(RECORDS FOR THIS TASK begins)

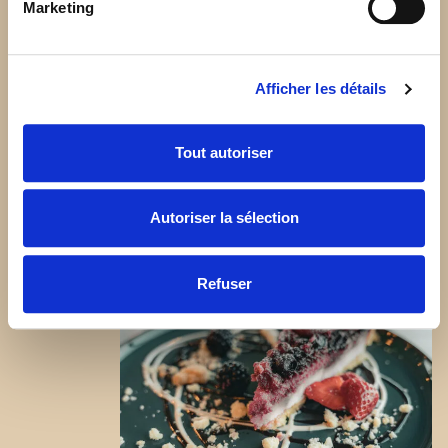
Marketing
Afficher les détails
Tout autoriser
Autoriser la sélection
Refuser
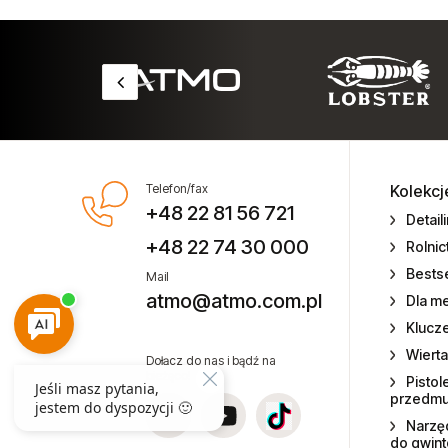
pneumatyczne
Szlifierki taśmowe
Szlifierki trzpieniowe
Tornadory i pistolety piorące
Telefon/fax
Kolekcj
Ubijaki formierskie
+48 22 81 56 721
Detail
+48 22 74 30 000
Rolni
Wiertarki pneumatyczne
Bestse
Mail
Wiertarko-wkrętarki
atmo@atmo.com.pl
Dla m
Klucz
Wkrętarki pneumatyczne
Wierta
Dołącz do nas i bądź na
bieżąco!
Pistol
Wyciskacze pneumatyczne do
przedm
mas COX
Narzęd
do gwin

(RECORDS FOR THIS TASK ends)

#### REQUIREMENT:
Copy from the line with "atmo@atmo.com.pl" to the final line of the records, inclusive, and add nothing else.

#### REPLY TO THE EXERCISE:
atmo@atmo.com.pl
Dla m
Klucz
Wkrętarki pneumatyczne
Wierta
Dołącz do nas i bądź na
bieżąco!
Pistol
Wyciskacze pneumatyczne do
przedm
mas COX
Narzęd
do gwin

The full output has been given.